*** Block opens ***
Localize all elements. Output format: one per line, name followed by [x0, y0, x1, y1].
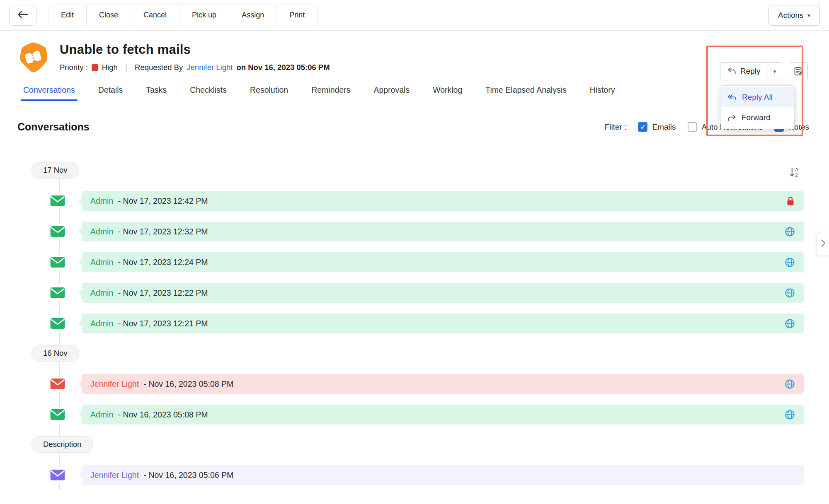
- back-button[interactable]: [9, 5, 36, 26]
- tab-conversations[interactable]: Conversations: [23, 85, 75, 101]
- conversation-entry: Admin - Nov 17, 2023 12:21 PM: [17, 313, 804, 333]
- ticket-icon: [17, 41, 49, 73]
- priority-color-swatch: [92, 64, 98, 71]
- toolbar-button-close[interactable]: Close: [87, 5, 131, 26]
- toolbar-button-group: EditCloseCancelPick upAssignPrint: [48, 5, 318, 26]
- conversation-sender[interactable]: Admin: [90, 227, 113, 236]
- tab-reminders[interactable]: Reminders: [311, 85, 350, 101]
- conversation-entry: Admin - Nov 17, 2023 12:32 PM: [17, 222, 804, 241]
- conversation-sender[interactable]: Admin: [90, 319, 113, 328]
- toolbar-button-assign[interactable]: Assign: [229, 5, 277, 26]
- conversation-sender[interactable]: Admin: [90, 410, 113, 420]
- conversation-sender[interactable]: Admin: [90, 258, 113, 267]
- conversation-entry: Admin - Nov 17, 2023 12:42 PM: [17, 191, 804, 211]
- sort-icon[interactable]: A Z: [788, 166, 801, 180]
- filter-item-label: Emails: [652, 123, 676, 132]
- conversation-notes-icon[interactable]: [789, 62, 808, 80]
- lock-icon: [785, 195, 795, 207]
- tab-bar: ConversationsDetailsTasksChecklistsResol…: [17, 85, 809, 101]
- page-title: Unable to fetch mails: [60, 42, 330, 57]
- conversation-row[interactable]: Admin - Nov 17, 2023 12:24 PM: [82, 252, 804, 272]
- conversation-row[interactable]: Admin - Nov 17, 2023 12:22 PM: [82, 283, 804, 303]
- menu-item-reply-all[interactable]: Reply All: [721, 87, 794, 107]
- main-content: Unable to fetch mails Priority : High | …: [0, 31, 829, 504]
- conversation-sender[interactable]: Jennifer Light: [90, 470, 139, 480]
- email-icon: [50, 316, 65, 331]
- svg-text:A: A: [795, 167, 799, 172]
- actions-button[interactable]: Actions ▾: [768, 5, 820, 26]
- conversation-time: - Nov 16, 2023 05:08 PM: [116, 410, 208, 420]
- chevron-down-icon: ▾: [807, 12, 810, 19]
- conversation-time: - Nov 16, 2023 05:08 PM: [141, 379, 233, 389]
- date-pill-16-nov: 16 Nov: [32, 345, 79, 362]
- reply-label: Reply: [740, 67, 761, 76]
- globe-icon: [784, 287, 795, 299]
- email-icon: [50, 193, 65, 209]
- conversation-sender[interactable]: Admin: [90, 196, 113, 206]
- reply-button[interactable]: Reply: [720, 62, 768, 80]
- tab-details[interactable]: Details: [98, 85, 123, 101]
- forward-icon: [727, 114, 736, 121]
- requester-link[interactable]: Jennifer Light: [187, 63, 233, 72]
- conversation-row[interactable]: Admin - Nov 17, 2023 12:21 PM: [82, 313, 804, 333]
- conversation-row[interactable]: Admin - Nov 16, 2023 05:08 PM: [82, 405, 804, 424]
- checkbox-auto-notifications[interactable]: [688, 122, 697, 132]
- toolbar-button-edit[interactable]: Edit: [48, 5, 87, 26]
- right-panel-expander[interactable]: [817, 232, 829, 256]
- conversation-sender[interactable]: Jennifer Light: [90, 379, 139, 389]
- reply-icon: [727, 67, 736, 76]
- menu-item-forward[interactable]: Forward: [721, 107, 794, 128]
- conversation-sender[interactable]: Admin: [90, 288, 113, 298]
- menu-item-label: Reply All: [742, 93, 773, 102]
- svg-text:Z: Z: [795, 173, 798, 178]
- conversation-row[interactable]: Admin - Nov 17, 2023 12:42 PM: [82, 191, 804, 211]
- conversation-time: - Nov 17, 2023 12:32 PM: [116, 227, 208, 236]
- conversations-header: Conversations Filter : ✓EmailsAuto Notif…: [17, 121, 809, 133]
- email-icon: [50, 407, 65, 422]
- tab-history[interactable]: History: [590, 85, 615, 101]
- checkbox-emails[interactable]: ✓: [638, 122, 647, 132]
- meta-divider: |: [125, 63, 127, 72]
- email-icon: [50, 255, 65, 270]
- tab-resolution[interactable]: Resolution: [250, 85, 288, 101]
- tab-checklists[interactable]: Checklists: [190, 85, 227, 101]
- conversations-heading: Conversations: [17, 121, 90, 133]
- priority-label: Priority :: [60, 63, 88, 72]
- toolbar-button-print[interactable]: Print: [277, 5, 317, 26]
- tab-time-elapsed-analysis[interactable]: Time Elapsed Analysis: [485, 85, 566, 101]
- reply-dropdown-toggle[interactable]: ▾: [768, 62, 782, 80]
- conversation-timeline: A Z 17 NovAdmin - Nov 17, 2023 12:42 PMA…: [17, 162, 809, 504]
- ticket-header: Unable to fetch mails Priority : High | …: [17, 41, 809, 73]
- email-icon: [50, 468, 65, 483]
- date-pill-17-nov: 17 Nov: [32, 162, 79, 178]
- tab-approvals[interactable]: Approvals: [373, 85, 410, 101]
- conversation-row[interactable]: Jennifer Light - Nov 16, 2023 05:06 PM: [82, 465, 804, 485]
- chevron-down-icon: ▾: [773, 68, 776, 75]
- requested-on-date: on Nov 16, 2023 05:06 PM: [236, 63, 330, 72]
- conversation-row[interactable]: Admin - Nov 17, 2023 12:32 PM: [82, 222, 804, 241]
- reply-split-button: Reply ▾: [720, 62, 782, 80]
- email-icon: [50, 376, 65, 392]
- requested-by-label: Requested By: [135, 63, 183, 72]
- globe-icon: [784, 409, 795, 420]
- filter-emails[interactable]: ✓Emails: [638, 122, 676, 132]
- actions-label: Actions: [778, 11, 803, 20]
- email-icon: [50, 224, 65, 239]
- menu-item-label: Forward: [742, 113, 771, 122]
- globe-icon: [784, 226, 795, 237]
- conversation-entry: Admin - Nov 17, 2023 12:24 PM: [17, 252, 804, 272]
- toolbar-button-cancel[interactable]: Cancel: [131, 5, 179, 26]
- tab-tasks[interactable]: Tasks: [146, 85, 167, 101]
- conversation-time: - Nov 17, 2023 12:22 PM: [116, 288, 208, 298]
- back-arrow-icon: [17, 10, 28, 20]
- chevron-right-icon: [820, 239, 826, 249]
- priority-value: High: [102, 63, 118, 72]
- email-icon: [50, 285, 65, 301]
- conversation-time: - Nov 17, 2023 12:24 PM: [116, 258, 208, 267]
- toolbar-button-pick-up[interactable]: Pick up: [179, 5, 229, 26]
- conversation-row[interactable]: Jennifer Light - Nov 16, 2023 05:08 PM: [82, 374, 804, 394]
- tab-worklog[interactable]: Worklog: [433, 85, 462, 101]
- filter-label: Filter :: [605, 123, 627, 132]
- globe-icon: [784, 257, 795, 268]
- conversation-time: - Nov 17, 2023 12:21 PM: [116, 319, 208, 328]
*** Block closes ***
### How to complete this task
List, from the entries above, every line in which the word "text" shows up.

### Your solution
- svg-text:A: A: [795, 167, 799, 172]
- svg-text:Z: Z: [795, 173, 798, 178]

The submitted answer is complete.